Table 2 shows experimental results with recent proposed powerful traditional image augmentation methods (i.e. Cutout [31] and AutoAugment [32]). Interestingly, ISDA seems to be even more effective when these techniques exist. For example, when applying AutoAugment, ISDA achieves performance gains of $1.34\%$ and $0.98\%$ on CIFAR-100 with the Shake-Shake (26, 2x112d) and the Wide-ResNet-28-10, respectively. Notice that these improvements are more significant than the standard situations. A plausible explanation for this phenomenon is that non-semantic augmentation methods help to learn a better feature representation, which makes semantic transformations in the deep feature space more reliable. The curves of test errors during training on CIFAR-100 with Wide-ResNet-28-10 are presented in Figure 4. It is clear that ISDA achieves a significant improvement after the third learning rate drop, and shows even better performance after the forth drop.

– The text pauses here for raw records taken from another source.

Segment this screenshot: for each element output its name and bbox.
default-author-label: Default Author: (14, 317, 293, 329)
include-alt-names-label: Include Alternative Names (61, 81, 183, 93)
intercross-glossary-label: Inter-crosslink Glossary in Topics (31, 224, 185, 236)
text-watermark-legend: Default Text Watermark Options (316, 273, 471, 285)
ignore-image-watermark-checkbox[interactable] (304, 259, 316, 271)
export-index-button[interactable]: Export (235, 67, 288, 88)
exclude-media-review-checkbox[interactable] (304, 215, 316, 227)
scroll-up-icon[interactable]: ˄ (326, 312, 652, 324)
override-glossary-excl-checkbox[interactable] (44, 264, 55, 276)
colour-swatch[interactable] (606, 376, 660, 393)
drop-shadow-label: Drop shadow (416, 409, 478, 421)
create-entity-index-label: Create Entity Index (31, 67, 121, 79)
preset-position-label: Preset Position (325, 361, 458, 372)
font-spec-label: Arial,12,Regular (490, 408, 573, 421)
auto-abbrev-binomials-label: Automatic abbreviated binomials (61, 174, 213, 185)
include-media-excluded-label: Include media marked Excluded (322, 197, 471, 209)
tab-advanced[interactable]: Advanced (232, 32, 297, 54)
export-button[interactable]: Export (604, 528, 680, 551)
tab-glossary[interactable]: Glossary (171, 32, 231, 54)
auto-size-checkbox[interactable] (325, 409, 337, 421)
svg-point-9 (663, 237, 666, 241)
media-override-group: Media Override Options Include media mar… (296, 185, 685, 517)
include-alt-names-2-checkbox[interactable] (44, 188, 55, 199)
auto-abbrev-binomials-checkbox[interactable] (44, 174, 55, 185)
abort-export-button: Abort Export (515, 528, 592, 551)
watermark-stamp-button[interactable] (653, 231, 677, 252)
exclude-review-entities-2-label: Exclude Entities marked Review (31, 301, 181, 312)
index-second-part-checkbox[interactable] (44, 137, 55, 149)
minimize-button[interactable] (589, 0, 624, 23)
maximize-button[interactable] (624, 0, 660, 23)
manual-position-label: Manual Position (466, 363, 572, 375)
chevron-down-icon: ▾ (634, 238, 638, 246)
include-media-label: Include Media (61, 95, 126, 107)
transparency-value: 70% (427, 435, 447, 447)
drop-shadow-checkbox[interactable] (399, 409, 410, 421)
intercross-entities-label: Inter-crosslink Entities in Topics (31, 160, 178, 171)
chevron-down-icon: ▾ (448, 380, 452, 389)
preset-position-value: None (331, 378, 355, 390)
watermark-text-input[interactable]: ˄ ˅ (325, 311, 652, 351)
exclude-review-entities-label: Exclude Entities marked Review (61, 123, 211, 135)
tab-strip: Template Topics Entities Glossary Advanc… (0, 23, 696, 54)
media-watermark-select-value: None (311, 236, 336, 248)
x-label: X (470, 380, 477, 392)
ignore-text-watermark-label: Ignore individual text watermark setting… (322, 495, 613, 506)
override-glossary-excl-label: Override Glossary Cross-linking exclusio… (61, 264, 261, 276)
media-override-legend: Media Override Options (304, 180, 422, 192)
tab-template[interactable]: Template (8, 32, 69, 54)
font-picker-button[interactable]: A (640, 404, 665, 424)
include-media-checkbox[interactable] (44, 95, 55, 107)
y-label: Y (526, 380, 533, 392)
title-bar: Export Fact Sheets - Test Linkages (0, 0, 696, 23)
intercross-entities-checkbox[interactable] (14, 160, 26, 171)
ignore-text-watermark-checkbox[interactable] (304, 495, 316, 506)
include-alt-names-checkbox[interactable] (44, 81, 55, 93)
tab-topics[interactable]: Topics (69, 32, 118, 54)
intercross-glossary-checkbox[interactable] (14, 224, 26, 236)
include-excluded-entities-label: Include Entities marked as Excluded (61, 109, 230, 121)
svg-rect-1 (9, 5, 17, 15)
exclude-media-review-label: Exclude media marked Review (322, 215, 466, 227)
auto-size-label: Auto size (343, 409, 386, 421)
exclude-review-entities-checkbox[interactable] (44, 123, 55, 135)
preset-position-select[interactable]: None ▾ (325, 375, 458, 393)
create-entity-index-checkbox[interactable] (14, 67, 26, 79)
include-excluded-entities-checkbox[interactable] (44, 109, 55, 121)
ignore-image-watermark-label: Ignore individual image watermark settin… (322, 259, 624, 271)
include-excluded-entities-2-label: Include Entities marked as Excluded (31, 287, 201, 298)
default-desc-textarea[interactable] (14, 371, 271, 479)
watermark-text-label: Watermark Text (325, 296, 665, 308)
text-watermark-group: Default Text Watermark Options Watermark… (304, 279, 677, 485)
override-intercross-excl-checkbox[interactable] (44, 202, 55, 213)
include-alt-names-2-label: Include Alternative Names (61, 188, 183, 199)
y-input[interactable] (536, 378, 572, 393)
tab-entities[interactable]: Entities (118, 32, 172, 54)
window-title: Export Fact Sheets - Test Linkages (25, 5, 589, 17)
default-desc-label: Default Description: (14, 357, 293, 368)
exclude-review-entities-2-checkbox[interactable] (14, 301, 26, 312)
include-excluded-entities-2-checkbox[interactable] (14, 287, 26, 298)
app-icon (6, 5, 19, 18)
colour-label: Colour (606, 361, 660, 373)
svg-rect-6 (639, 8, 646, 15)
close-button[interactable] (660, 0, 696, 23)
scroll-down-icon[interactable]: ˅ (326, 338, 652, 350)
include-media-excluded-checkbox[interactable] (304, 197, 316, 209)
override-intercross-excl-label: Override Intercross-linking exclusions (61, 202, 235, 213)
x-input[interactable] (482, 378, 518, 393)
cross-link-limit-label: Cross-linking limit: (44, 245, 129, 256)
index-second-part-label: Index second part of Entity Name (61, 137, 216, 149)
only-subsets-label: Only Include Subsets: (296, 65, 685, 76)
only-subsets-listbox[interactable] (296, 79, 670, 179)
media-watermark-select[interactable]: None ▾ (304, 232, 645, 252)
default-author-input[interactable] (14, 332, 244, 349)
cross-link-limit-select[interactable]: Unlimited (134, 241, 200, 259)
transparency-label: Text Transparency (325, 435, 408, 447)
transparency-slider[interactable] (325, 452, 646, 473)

Method | ResNet-110 | Wide-ResNet-28-10 | ||
---|---|---|---|---|
CIFAR-10 | CIFAR-100 | CIFAR-10 | CIFAR-100 | |
Large Margin [18] | 6.46$\pm $0.20% | 28.00$\pm $0.09% | 3.69$\pm $0.10% | 18.48$\pm $0.05% |
Disturb Label [38] | 6.61$\pm $0.04% | 28.46$\pm $0.32% | 3.91$\pm $0.10% | 18.56$\pm $0.22% |
Focal Loss [17] | 6.68$\pm $0.22% | 28.28$\pm $0.32% | 3.62$\pm $0.07% | 18.22$\pm $0.08% |
Center Loss [22] | 6.38$\pm $0.20% | 27.85$\pm $0.10% | 3.76$\pm $0.05% | 18.50$\pm $0.25% |
L${}_{q}$ Loss [16] | 6.69$\pm $0.07% | 28.78$\pm $0.35% | 3.78$\pm $0.08% | 18.43$\pm $0.37% |
WGAN [39] | 6.63$\pm $0.23% | - | 3.81$\pm $0.08% | - |
CGAN [40] | 6.56$\pm $0.14% | 28.25$\pm $0.36% | 3.84$\pm $0.07% | 18.79$\pm $0.08% |
ACGAN [41] | 6.32$\pm $0.12% | 28.48$\pm $0.44% | 3.81$\pm $0.11% | 18.54$\pm $0.05% |
infoGAN [42] | 6.59$\pm $0.12% | 27.64$\pm $0.14% | 3.81$\pm $0.05% | 18.44$\pm $0.10% |
Basic | 6.76$\pm $0.34% | 28.67$\pm $0.44% | - | - |
Basic + Dropout | 6.23$\pm $0.11% | 27.11$\pm $0.06% | 3.82$\pm $0.15% | 18.53$\pm $0.07% |
ISDA | 6.33$\pm $0.19% | 27.57$\pm $0.46% | - | - |
ISDA + Dropout | 5.98$\mathrm{\pm}$0.20% | 26.35$\mathrm{\pm}$0.30% | 3.58$\mathrm{\pm}$0.15% | 17.98$\mathrm{\pm}$0.15% |
Method | Top-1 | Top-5 |
---|---|---|
ResNet-50 [4] | 23.58% | 6.92% |
ResNet-50 + ISDA | 23.30% | 6.82% |
ResNet-152 [4] | 21.65% | 6.01% |
ResNet-152 + ISDA | 21.20% | 5.67% |
Table 4 presents the performance of ISDA on the large scale ImageNet dataset. It can be observed that ISDA reduces Top-1 error rate by $0.45\%$ for the ResNet-152 model. The training and test error curves are shown in Figure 4. Notably, ISDA achieves a slightly higher training error but a lower test error, indicating that ISDA performs effective regularization on deep networks.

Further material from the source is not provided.